In this documents we can see that the old property “Handle” is now “ContextHandle” and it is an integer.
But when I use it in code “ContextHandle” is a Pointer, not an integer!
Up to now I had used Control(OpenGLSurface).Handle which was an Integer without problems.
I need to use the Handle in a Declare. Which value have I to use?
OpenGLSurface (deprecated) and DesktopGLSurface both have a ‘ContextHandle’ property of type integer. Means ContextHandle’s type should be an integer, not a pointer.
I did not check in the IDE, but if ContextHandle’s type now is a pointer, I would consider it being a bug, at least an inconsistency between IDE and documentation.
Handles and pointers are not the same (ref. Wikipedia)
In Xojo, the term ‘handle’ is used for both handles and pointers: DesktopControl property ‘Handle’ of type ‘ptr’
Var j As Ptr = OpenGl_Surface.ContextHandle
Var k As Ptr = DesktopControl(OpenGl_Surface).Handle
break
before the code
#If TargetWindows Then
and I get two different pointers. Is it normal?

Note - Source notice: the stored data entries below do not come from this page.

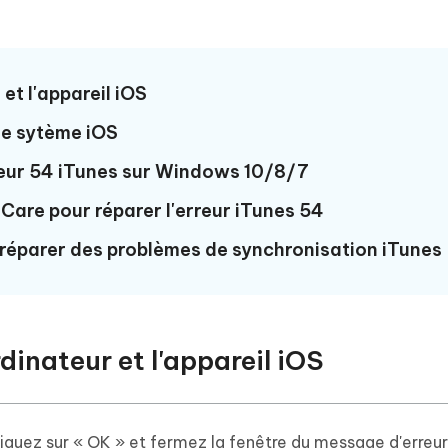
et l'appareil iOS
 le sytème iOS
reur 54 iTunes sur Windows 10/8/7
esCare pour réparer l'erreur iTunes 54
r réparer des problèmes de synchronisation iTunes
rdinateur et l'appareil iOS
iquez sur « OK » et fermez la fenêtre du message d'erreur,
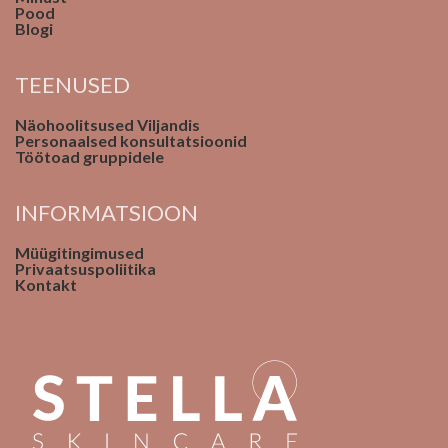
Pood
Blogi
TEENUSED
Näohoolitsused Viljandis
Personaalsed konsultatsioonid
Töötoad gruppidele
INFORMATSIOON
Müügitingimused
Privaatsuspoliitika
Kontakt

Anyway, when I try to convert these pointers to an integer (Var kk As Integer = k.Integer(0)) the application crashes.
According to the documentation:
Notes
A Ptr is 4 bytes for 32-bit apps and 8 bytes for 64-bit apps.
You can compare one Ptr to another Ptr or to Nil.
You can convert the value referenced to by the pointer to a specific data type using the available methods.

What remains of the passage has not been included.